TASK TO CARRY OUT :: In the entries below, the line with "2. Качество оборудования" marks the start. Return it and every following line exactly, ending with the last.

[RECORDS TO PROCESS]

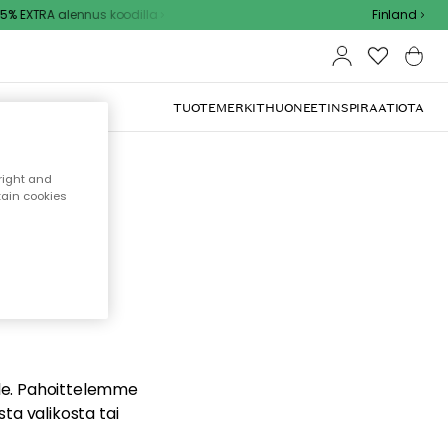
% EXTRA alennus koodilla
Finland
TUOTEMERKIT
HUONEET
INSPIRAATIOTA
right and
tain cookies
dä
ualle. Pahoittelemme
sta valikosta tai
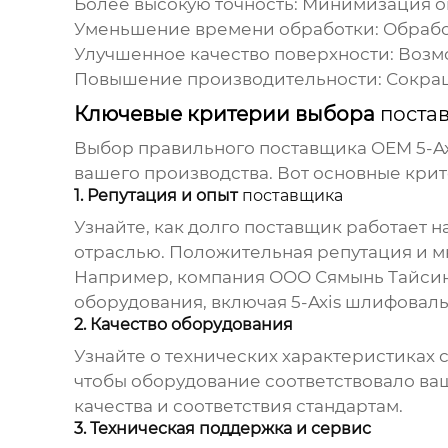
Более высокую точность
: Минимизация о
Уменьшение времени обработки
: Обраб
Улучшенное качество поверхности
: Воз
Повышение производительности
: Сокра
Ключевые критерии выбора
поста
Выбор правильного
поставщика OEM 5-A
вашего производства. Вот основные крит
1. Репутация и опыт
поставщика
Узнайте, как долго
поставщик
работает на
отраслью. Положительная репутация и м
Например, компания ООО Сямынь Тайсин 
оборудования, включая
5-Axis шлифовал
2. Качество оборудования
Узнайте о технических характеристиках с
чтобы оборудование соответствовало ва
качества и соответствия стандартам.
3. Техническая поддержка и сервис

[/RECORDS TO PROCESS]

RESULT OF THE TASK ::
2. Качество оборудования
Узнайте о технических характеристиках с
чтобы оборудование соответствовало ва
качества и соответствия стандартам.
3. Техническая поддержка и сервис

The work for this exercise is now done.